* **YOUR INSTRUCTIONS**: If a picture appears in the records below, drop it, and reproduce everything else exactly.

* **RECORDS TO USE**:
╭──

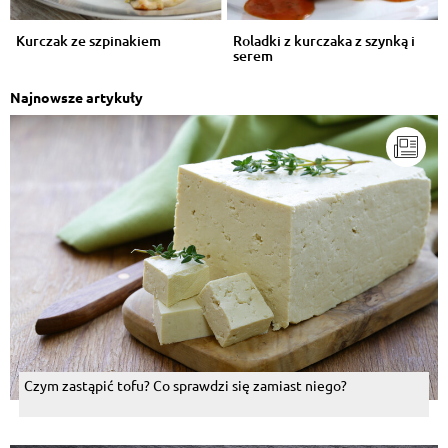
Kurczak ze szpinakiem
Roladki z kurczaka z szynką i
serem
Najnowsze artykuły
Czym zastąpić tofu? Co sprawdzi się zamiast niego?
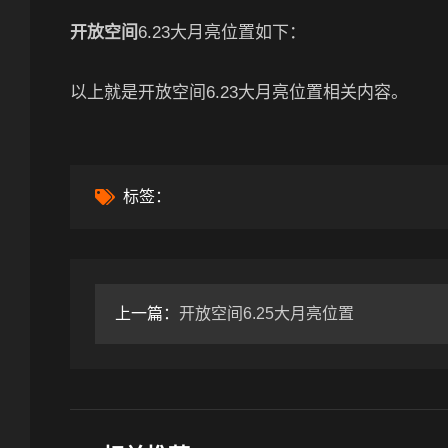
开放空间
6.23大月亮位置如下：
以上就是开放空间6.23大月亮位置相关内容。
标签：
上一篇：
开放空间6.25大月亮位置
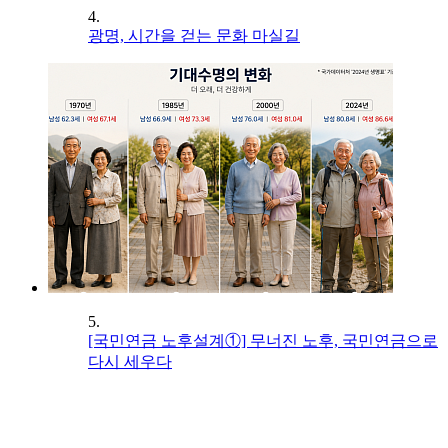
4.
광명, 시간을 걷는 문화 마실길
5.
[국민연금 노후설계①] 무너진 노후, 국민연금으로
다시 세우다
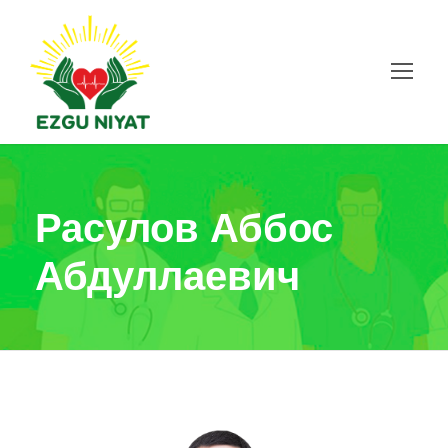
Расулов Аббос
Абдуллаевич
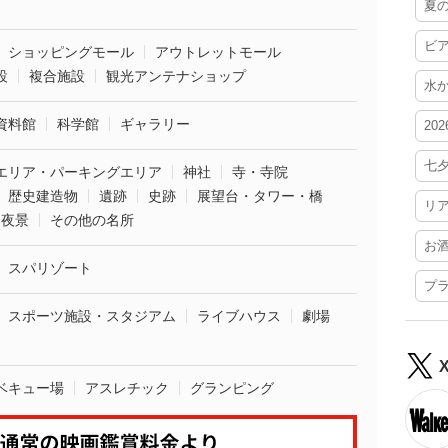
夏
ビ
ショッピングモール
アウトレットモール
設
複合施設
観光アンテナショップ
水
資料館
科学館
ギャラリー
20
七
エリア・パーキングエリア
神社
寺・寺院
歴史建造物
遺跡
史跡
展望台・タワー・橋
リ
夜景
その他の名所
お
スパリゾート
プ
スポーツ施設・スタジアム
ライブハウス
劇場
ベキュー場
アスレチック
グランピング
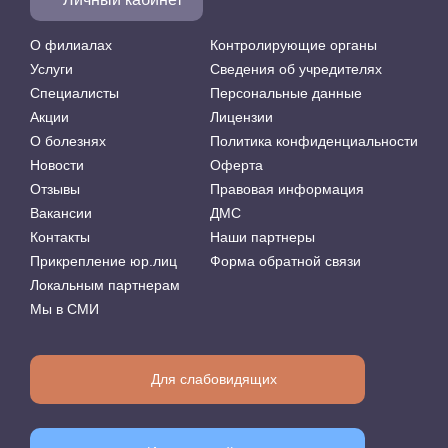
О филиалах
Контролирующие органы
Услуги
Сведения об учредителях
Специалисты
Персональные данные
Акции
Лицензии
О болезнях
Политика конфиденциальности
Новости
Оферта
Отзывы
Правовая информация
Вакансии
ДМС
Контакты
Наши партнеры
Прикрепление юр.лиц
Форма обратной связи
Локальным партнерам
Мы в СМИ
Для слабовидящих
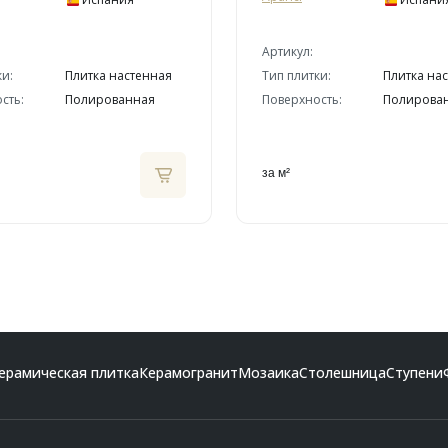
Артикул:
ки:
Плитка настенная
Тип плитки:
Плитка на
сть:
Полированная
Поверхность:
Полирова
за м²
ерамическая плитка
Керамогранит
Мозаика
Столешница
Ступени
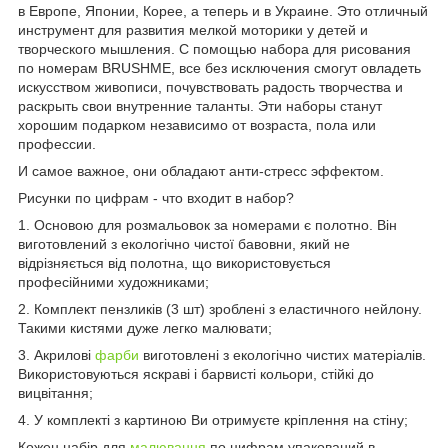
в Европе, Японии, Корее, а теперь и в Украине. Это отличный
инструмент для развития мелкой моторики у детей и
творческого мышления. С помощью набора для рисования
по номерам BRUSHME, все без исключения смогут овладеть
искусством живописи, почувствовать радость творчества и
раскрыть свои внутренние таланты. Эти наборы станут
хорошим подарком независимо от возраста, пола или
профессии.
И самое важное, они обладают анти-стресс эффектом.
Рисунки по цифрам - что входит в набор?
1. Основою для розмальовок за номерами є полотно. Він
виготовлений з екологічно чистої бавовни, який не
відрізняється від полотна, що використовується
професійними художниками;
2. Комплект пензликів (3 шт) зроблені з еластичного нейлону.
Такими кистями дуже легко малювати;
3. Акрилові
фарби
виготовлені з екологічно чистих матеріалів.
Використовуються яскраві і барвисті кольори, стійкі до
вицвітання;
4. У комплекті з картиною Ви отримуєте кріплення на стіну;
Кожен набір для
малювання
по цифрам упакований в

╰──

* **TASK ANSWER**:
Kurczak ze szpinakiem
Roladki z kurczaka z szynką i
serem
Najnowsze artykuły
Czym zastąpić tofu? Co sprawdzi się zamiast niego?
开放空间
6.23大月亮位置如下：
以上就是开放空间6.23大月亮位置相关内容。
标签：
上一篇：
开放空间6.25大月亮位置
4.
광명, 시간을 걷는 문화 마실길
5.
[국민연금 노후설계①] 무너진 노후, 국민연금으로
다시 세우다
Расулов Аббос
Абдуллаевич
夏
ビ
ショッピングモール
アウトレットモール
設
複合施設
観光アンテナショップ
水
資料館
科学館
ギャラリー
20
七
エリア・パーキングエリア
神社
寺・寺院
歴史建造物
遺跡
史跡
展望台・タワー・橋
リ
夜景
その他の名所
お
スパリゾート
プ
スポーツ施設・スタジアム
ライブハウス
劇場
ベキュー場
アスレチック
グランピング
О филиалах
Контролирующие органы
Услуги
Сведения об учредителях
Специалисты
Персональные данные
Акции
Лицензии
О болезнях
Политика конфиденциальности
Новости
Оферта
Отзывы
Правовая информация
Вакансии
ДМС
Контакты
Наши партнеры
Прикрепление юр.лиц
Форма обратной связи
Локальным партнерам
Мы в СМИ
Для слабовидящих
Артикул:
ки:
Плитка настенная
Тип плитки:
Плитка на
сть:
Полированная
Поверхность:
Полирова
за м²
ерамическая плитка
Керамогранит
Мозаика
Столешница
Ступени
в Европе, Японии, Корее, а теперь и в Украине. Это отличный
инструмент для развития мелкой моторики у детей и
творческого мышления. С помощью набора для рисования
по номерам BRUSHME, все без исключения смогут овладеть
искусством живописи, почувствовать радость творчества и
раскрыть свои внутренние таланты. Эти наборы станут
хорошим подарком независимо от возраста, пола или
профессии.
И самое важное, они обладают анти-стресс эффектом.
Рисунки по цифрам - что входит в набор?
1. Основою для розмальовок за номерами є полотно. Він
виготовлений з екологічно чистої бавовни, який не
відрізняється від полотна, що використовується
професійними художниками;
2. Комплект пензликів (3 шт) зроблені з еластичного нейлону.
Такими кистями дуже легко малювати;
3. Акрилові
фарби
виготовлені з екологічно чистих матеріалів.
Використовуються яскраві і барвисті кольори, стійкі до
вицвітання;
4. У комплекті з картиною Ви отримуєте кріплення на стіну;
Кожен набір для
малювання
по цифрам упакований в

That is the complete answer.